### Source information ###
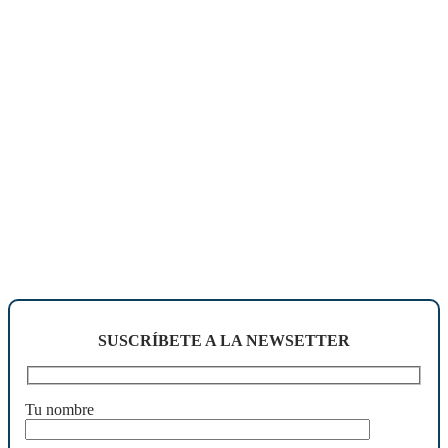
SUSCRÍBETE A LA NEWSETTER
Tu nombre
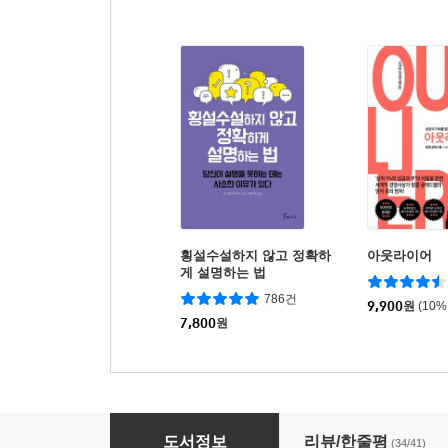
횡설수설하지 않고 정확하
아웃라이어
게 설명하는 법
786건
9,900
원
(10%
7,800
원
최고들의 일머리 법칙
도서정보
리뷰/한줄평
(34/41)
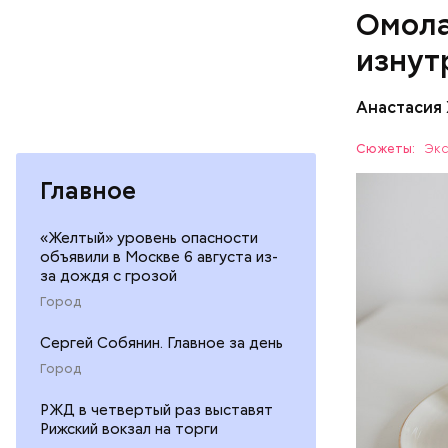
Омола
лютеин 
наше зр
изнут
калий —
По мнению
сердечн
щавель в 
Анастасия
давлени
свежем ви
магний 
Дыня соде
Сюжеты:
Экс
организму
Главное
рассказал
ЗДОРОВЬ
минералам
ФРУКТЫ
«Желтый» уровень опасности
объявили в Москве 6 августа из-
за дождя с грозой
Город
Сергей Собянин. Главное за день
Город
РЖД в четвертый раз выставят
Рижский вокзал на торги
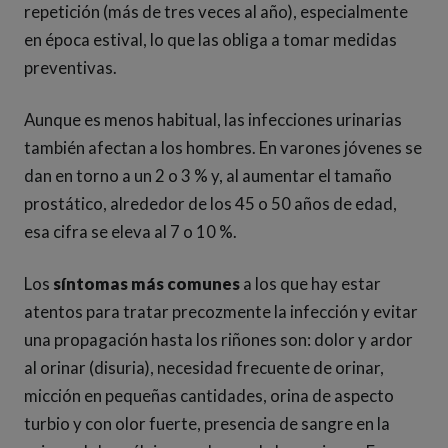
repetición (más de tres veces al año), especialmente
en época estival, lo que las obliga a tomar medidas
preventivas.
Aunque es menos habitual, las infecciones urinarias
también afectan a los hombres. En varones jóvenes se
dan en torno a un 2 o 3 % y, al aumentar el tamaño
prostático, alrededor de los 45 o 50 años de edad,
esa cifra se eleva al 7 o 10 %.
Los
síntomas más comunes
a los que hay estar
atentos para tratar precozmente la infección y evitar
una propagación hasta los riñones son: dolor y ardor
al orinar (disuria), necesidad frecuente de orinar,
micción en pequeñas cantidades, orina de aspecto
turbio y con olor fuerte, presencia de sangre en la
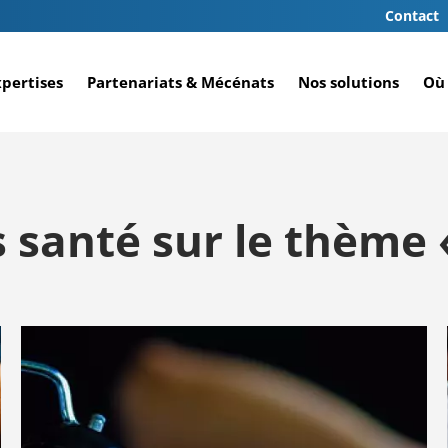
Contact
xpertises
Partenariats & Mécénats
Nos solutions
Où 
rs santé sur le thème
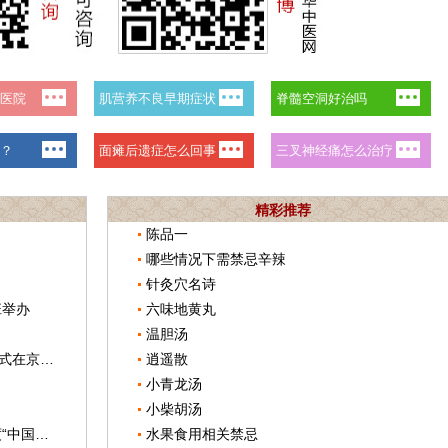
精彩推荐
陈品一
哪些情况下需禁忌辛辣
针灸穴名诗
班举办
六味地黄丸
温胆汤
北京广安中医肿瘤防治基金会启动仪式在京举行
逍遥散
小青龙汤
小柴胡汤
东直门医院院长王耀献获颁2017年度“中国农村新闻人物”
水果食用相关禁忌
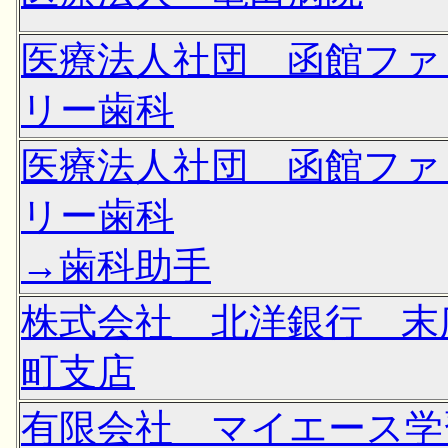
医療法人社団 函館ファ
リー歯科
医療法人社団 函館ファ
リー歯科
→歯科助手
株式会社 北洋銀行 末
町支店
有限会社 マイエース学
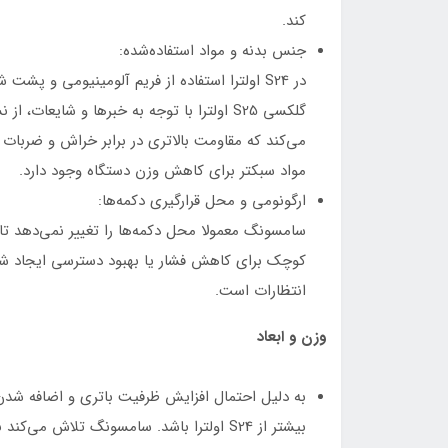
کند.
جنس بدنه و مواد استفاده‌شده:
می‌کند که مقاومت بالاتری در برابر خراش و ضربات ا
مواد سبکتر برای کاهش وزن دستگاه وجود دارد.
ارگونومی و محل قرارگیری دکمه‌ها:
سامسونگ معمولا محل دکمه‌ها را تغییر نمی‌دهد تا
کوچک برای کاهش فشار یا بهبود دسترسی ایجاد شده
انتظارات است.
وزن و ابعاد
بیشتر از S24 اولترا باشد. سامسونگ تلاش می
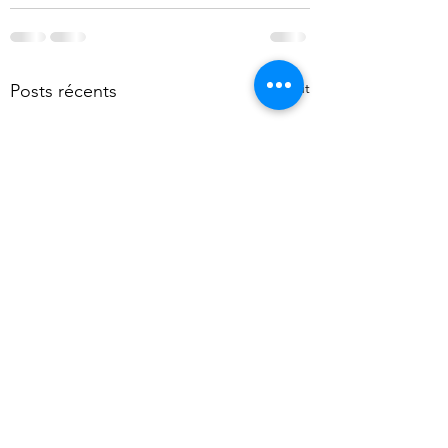
Voir tout
Posts récents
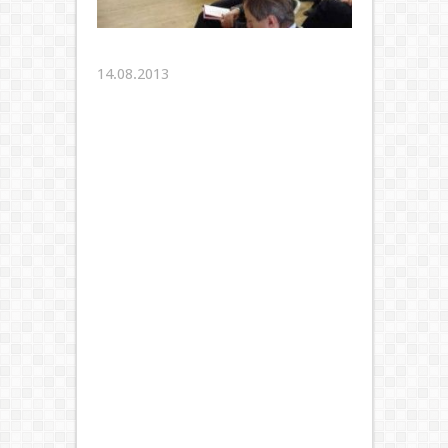
14.08.2013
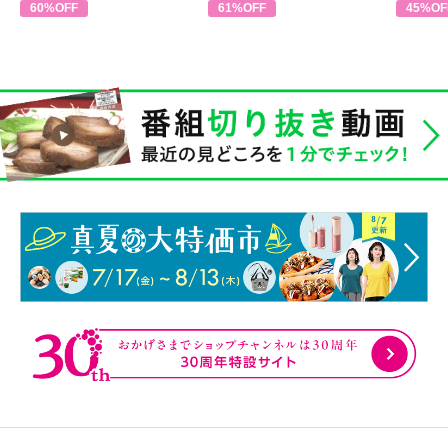
60%OFF
61%OFF
45%OF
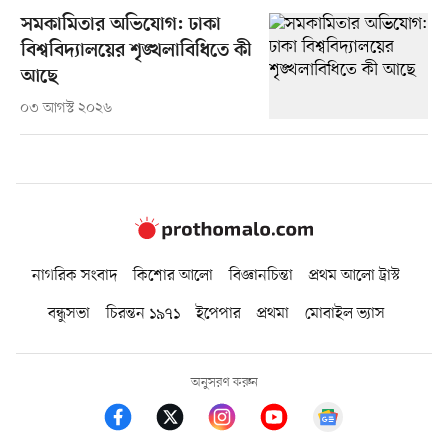
সমকামিতার অভিযোগ: ঢাকা
বিশ্ববিদ্যালয়ের শৃঙ্খলাবিধিতে কী
আছে
০৩ আগস্ট ২০২৬
নাগরিক সংবাদ
কিশোর আলো
বিজ্ঞানচিন্তা
প্রথম আলো ট্রাস্ট
বন্ধুসভা
চিরন্তন ১৯৭১
ইপেপার
প্রথমা
মোবাইল ভ্যাস
অনুসরণ করুন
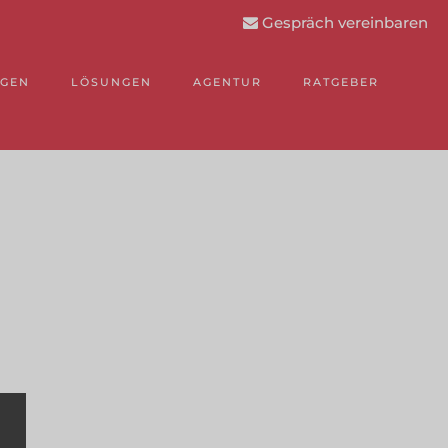
Gespräch vereinbaren
NGEN
LÖSUNGEN
AGENTUR
RATGEBER
.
###
Using the listing above, pull out all lines that hold the word "دکمه".

ارگونومی و محل قرارگیری دکمه‌ها:
سامسونگ معمولا محل دکمه‌ها را تغییر نمی‌دهد تا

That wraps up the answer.